Assignment —
For the material below, count the lines containing "estate" and reply with the number alone.

Task inputs —
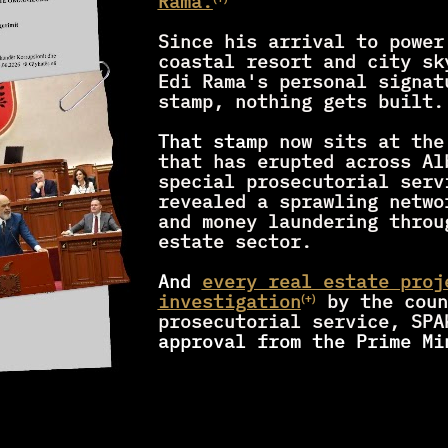
Rama.
⁽⁺⁾
Since his arrival to power 
coastal resort and city sk
Edi Rama's personal signatu
stamp, nothing gets built.
That stam
p now sits at the
that has erupted across Al
special prosecutorial servi
revealed a sprawling netwo
and money laundering throu
estate sector.
And 
every real estate proj
investigation
by the coun
⁽⁺⁾
prosecutorial service, SPA
approval from the Prime Mi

Solution to this task —
2